There are movie studios and then there is Disney.
With its arsenal of Marvel, Pixar and Lucasfilm, the studio has long ago transcended the bonds of Hollywood to become an entertainment behemoth with no equal.
Most of Disney’s rivals — perpetually finding themselves punching up as the studio rolls out fresh “Star Wars” spinoffs and “Avengers” sequels — send their top emissaries to CinemaCon. Sony Pictures sent its head Tom Rothman to woo theater owners. Warner Bros. CEO Kevin Tsujihara hit Sin City to praise the theatrical experience and take a thinly veiled swipe at Screening Room. And Paramount vice chairman Rob Moore interviewed Megan Fox and Will Arnett to promote a new “Teenage Mutant Ninja Turtles.”
Disney sent distribution chief Dave Hollis to fill in for motion picture head Alan Horn.
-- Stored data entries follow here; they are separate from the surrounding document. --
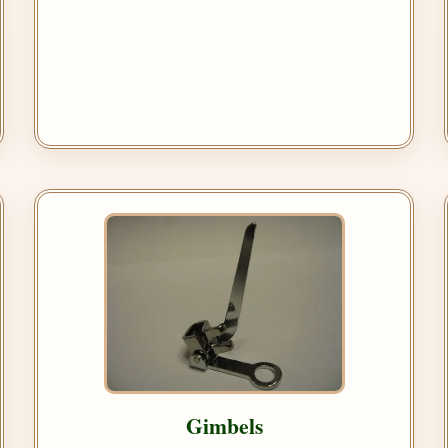
Gimbels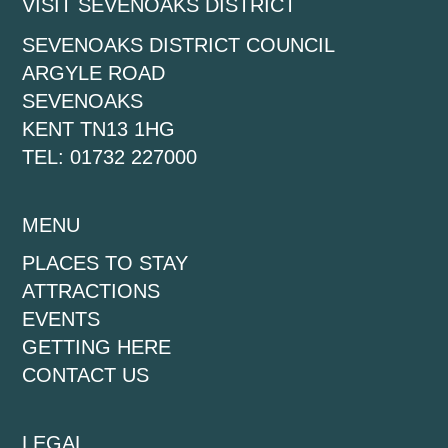
VISIT SEVENOAKS DISTRICT
SEVENOAKS DISTRICT COUNCIL
ARGYLE ROAD
SEVENOAKS
KENT TN13 1HG
TEL: 01732 227000
MENU
PLACES TO STAY
ATTRACTIONS
EVENTS
GETTING HERE
CONTACT US
LEGAL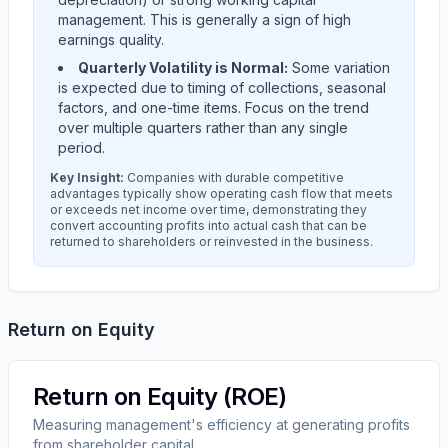
management. This is generally a sign of high
earnings quality.
Quarterly Volatility is Normal:
Some variation
is expected due to timing of collections, seasonal
factors, and one-time items. Focus on the trend
over multiple quarters rather than any single
period.
Key Insight:
Companies with durable competitive
advantages typically show operating cash flow that meets
or exceeds net income over time, demonstrating they
convert accounting profits into actual cash that can be
returned to shareholders or reinvested in the business.
Return on Equity
Return on Equity (ROE)
Measuring management's efficiency at generating profits
from shareholder capital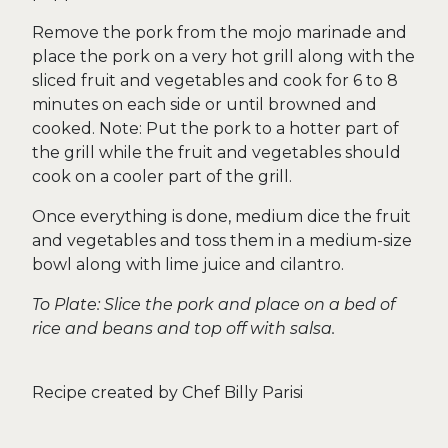
Remove the pork from the mojo marinade and
place the pork on a very hot grill along with the
sliced fruit and vegetables and cook for 6 to 8
minutes on each side or until browned and
cooked. Note: Put the pork to a hotter part of
the grill while the fruit and vegetables should
cook on a cooler part of the grill.
Once everything is done, medium dice the fruit
and vegetables and toss them in a medium-size
bowl along with lime juice and cilantro.
To Plate: Slice the pork and place on a bed of
rice and beans and top off with salsa.
Recipe created by Chef Billy Parisi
Moreover, the company, which prefers to reveal teasers and break news at D23, its annual fan expo, mostly relied on previously released trailers to prove to theater owners that it had the goods to keep the box office humming. Hollis tried to gild the lily by saying that CinemaCon was the first time teasers for “Doctor Strange” and “Star Wars: Rogue One,” both readily available on YouTube, had been seen on the big screen.
It was certainly a departure from Disney’s presentation four years ago. Reeling from its disastrous experiment with handing the studio reins to Rich Ross, Disney pulled out all the stops. There were bagpipers and Pixar head John Lasseter in a kilt (to promote Scotland-set “Brave”), a visit from Kermit the Frog, and an awkward, nearly monosyllabic cameo from Johnny Depp.
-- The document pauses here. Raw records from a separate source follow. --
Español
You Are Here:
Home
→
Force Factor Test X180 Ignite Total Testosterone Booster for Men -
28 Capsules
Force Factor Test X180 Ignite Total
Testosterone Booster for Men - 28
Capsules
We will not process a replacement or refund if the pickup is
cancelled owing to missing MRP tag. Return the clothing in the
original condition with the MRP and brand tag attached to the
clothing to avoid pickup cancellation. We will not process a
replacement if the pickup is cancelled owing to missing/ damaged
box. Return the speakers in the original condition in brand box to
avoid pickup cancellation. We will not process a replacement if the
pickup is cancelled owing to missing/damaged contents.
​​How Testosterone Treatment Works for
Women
This Wednesday’s presentation contained a more modest spread compared to that banquet of showmanship. Not that exhibitors care. Disney was responsible for three of last year’s top-grossing domestic releases, and in the coming weeks and months it’s offering sure-fire blockbusters such as “The Jungle Book” and “Captain America: Civil War.” Trailer debuts are nice and all, but theater owners are a mercenary bunch. They’ll take making money over geeking out over Han Solo news any day of the week. To that end, Hollis promised “no shortage of amazing content from Disney’s five world class studios” — the murderer’s row that includes Disney live-action and Disney animation, in addition to Pixar, Marvel and Lucasfilm.
It’s no accident that with little fresh footage, and no stars, save for “Finding Dory” director Andrew Stanton and producer Lindsey Collins, Disney received some of the heartiest applause of the convention.
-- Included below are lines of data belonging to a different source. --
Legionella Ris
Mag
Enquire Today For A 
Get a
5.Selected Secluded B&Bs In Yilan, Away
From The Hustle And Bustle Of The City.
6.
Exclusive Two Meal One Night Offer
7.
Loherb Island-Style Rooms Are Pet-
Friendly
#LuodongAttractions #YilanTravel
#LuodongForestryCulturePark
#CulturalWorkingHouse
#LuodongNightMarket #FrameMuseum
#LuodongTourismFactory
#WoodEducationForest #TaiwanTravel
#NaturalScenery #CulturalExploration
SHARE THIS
Disney did offer up a screening of “Captain America: Civil War” and screened the first 27 minutes of “Finding Dory,” its follow-up to 2003’s “Finding Nemo.” In typical Pixar fashion, the film deftly mixed in humor and pathos, recounting Dory, the fish with short-term memory loss played by Ellen DeGeneres, and her quest to find her parents.
At a time when companies such as Screening Room, the Sean Parker-backed startup looking to debut movies concurrently in the home, are looking to change the contours of the distribution industry, Disney reaffirmed its commitment to the theatrical experience. Its movies are events, the studio stressed.
“Our commitment to the theatrical window has never, ever been stronger,” Hollis said, declaring at another point: “It is a great time for movies and it is a great time for movies in the movie theater.”
At the very least, it’s certainly a great time to be Disney.